*Description of the task*: Your answer should be the entries, repeated exactly.

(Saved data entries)
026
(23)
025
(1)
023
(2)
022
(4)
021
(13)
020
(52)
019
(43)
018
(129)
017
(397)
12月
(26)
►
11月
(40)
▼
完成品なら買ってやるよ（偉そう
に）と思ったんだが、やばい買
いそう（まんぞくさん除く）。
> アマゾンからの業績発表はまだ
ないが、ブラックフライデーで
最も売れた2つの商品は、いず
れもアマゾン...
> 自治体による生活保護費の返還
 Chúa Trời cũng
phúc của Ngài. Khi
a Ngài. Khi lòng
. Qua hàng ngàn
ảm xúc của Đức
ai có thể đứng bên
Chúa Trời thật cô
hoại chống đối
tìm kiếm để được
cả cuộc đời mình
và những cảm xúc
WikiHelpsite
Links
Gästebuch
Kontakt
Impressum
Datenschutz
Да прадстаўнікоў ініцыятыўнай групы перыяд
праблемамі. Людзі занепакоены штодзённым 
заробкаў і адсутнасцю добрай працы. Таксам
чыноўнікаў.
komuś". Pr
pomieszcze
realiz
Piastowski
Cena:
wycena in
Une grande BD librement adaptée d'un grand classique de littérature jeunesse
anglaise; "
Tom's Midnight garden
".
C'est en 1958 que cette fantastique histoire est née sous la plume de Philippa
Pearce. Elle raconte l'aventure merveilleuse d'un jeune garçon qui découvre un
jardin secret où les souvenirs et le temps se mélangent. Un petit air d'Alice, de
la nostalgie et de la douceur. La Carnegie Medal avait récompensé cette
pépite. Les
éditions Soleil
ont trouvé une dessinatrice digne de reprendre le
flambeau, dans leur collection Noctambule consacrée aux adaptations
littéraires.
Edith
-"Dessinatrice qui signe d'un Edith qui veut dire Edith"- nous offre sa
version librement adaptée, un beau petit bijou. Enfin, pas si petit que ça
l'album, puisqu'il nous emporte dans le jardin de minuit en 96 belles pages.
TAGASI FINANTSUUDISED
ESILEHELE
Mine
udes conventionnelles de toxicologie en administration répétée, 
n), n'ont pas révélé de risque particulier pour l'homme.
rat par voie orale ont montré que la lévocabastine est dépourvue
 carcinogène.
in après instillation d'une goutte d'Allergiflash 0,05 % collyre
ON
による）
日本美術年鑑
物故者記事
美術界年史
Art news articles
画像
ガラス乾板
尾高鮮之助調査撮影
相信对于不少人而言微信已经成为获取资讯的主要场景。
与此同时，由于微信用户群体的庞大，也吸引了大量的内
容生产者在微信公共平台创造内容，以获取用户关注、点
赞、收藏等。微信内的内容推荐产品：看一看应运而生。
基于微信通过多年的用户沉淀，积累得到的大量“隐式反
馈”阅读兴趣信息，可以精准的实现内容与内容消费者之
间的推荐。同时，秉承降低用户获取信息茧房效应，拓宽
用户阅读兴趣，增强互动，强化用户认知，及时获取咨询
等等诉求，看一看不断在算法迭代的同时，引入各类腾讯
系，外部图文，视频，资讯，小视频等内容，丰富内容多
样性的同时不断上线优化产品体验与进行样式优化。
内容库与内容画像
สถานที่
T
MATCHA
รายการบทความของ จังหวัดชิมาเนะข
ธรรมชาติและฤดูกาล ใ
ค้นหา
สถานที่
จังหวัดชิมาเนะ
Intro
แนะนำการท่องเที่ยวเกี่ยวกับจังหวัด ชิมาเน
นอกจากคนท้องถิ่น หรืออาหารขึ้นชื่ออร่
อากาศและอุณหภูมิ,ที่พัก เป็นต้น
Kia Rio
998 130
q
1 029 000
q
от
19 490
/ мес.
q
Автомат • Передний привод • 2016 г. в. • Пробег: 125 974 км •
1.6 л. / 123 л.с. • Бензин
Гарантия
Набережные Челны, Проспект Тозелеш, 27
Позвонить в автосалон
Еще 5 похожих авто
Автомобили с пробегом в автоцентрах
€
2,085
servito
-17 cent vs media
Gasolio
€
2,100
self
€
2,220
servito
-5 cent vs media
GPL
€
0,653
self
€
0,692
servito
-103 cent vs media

*Result for this exercise*:
026
(23)
025
(1)
023
(2)
022
(4)
021
(13)
020
(52)
019
(43)
018
(129)
017
(397)
12月
(26)
►
11月
(40)
▼
完成品なら買ってやるよ（偉そう
に）と思ったんだが、やばい買
いそう（まんぞくさん除く）。
> アマゾンからの業績発表はまだ
ないが、ブラックフライデーで
最も売れた2つの商品は、いず
れもアマゾン...
> 自治体による生活保護費の返還
 Chúa Trời cũng
phúc của Ngài. Khi
a Ngài. Khi lòng
. Qua hàng ngàn
ảm xúc của Đức
ai có thể đứng bên
Chúa Trời thật cô
hoại chống đối
tìm kiếm để được
cả cuộc đời mình
và những cảm xúc
WikiHelpsite
Links
Gästebuch
Kontakt
Impressum
Datenschutz
Да прадстаўнікоў ініцыятыўнай групы перыяд
праблемамі. Людзі занепакоены штодзённым 
заробкаў і адсутнасцю добрай працы. Таксам
чыноўнікаў.
komuś". Pr
pomieszcze
realiz
Piastowski
Cena:
wycena in
Une grande BD librement adaptée d'un grand classique de littérature jeunesse
anglaise; "
Tom's Midnight garden
".
C'est en 1958 que cette fantastique histoire est née sous la plume de Philippa
Pearce. Elle raconte l'aventure merveilleuse d'un jeune garçon qui découvre un
jardin secret où les souvenirs et le temps se mélangent. Un petit air d'Alice, de
la nostalgie et de la douceur. La Carnegie Medal avait récompensé cette
pépite. Les
éditions Soleil
ont trouvé une dessinatrice digne de reprendre le
flambeau, dans leur collection Noctambule consacrée aux adaptations
littéraires.
Edith
-"Dessinatrice qui signe d'un Edith qui veut dire Edith"- nous offre sa
version librement adaptée, un beau petit bijou. Enfin, pas si petit que ça
l'album, puisqu'il nous emporte dans le jardin de minuit en 96 belles pages.
TAGASI FINANTSUUDISED
ESILEHELE
Mine
udes conventionnelles de toxicologie en administration répétée, 
n), n'ont pas révélé de risque particulier pour l'homme.
rat par voie orale ont montré que la lévocabastine est dépourvue
 carcinogène.
in après instillation d'une goutte d'Allergiflash 0,05 % collyre
ON
による）
日本美術年鑑
物故者記事
美術界年史
Art news articles
画像
ガラス乾板
尾高鮮之助調査撮影
相信对于不少人而言微信已经成为获取资讯的主要场景。
与此同时，由于微信用户群体的庞大，也吸引了大量的内
容生产者在微信公共平台创造内容，以获取用户关注、点
赞、收藏等。微信内的内容推荐产品：看一看应运而生。
基于微信通过多年的用户沉淀，积累得到的大量“隐式反
馈”阅读兴趣信息，可以精准的实现内容与内容消费者之
间的推荐。同时，秉承降低用户获取信息茧房效应，拓宽
用户阅读兴趣，增强互动，强化用户认知，及时获取咨询
等等诉求，看一看不断在算法迭代的同时，引入各类腾讯
系，外部图文，视频，资讯，小视频等内容，丰富内容多
样性的同时不断上线优化产品体验与进行样式优化。
内容库与内容画像
สถานที่
T
MATCHA
รายการบทความของ จังหวัดชิมาเนะข
ธรรมชาติและฤดูกาล ใ
ค้นหา
สถานที่
จังหวัดชิมาเนะ
Intro
แนะนำการท่องเที่ยวเกี่ยวกับจังหวัด ชิมาเน
นอกจากคนท้องถิ่น หรืออาหารขึ้นชื่ออร่
อากาศและอุณหภูมิ,ที่พัก เป็นต้น
Kia Rio
998 130
q
1 029 000
q
от
19 490
/ мес.
q
Автомат • Передний привод • 2016 г. в. • Пробег: 125 974 км •
1.6 л. / 123 л.с. • Бензин
Гарантия
Набережные Челны, Проспект Тозелеш, 27
Позвонить в автосалон
Еще 5 похожих авто
Автомобили с пробегом в автоцентрах
€
2,085
servito
-17 cent vs media
Gasolio
€
2,100
self
€
2,220
servito
-5 cent vs media
GPL
€
0,653
self
€
0,692
servito
-103 cent vs media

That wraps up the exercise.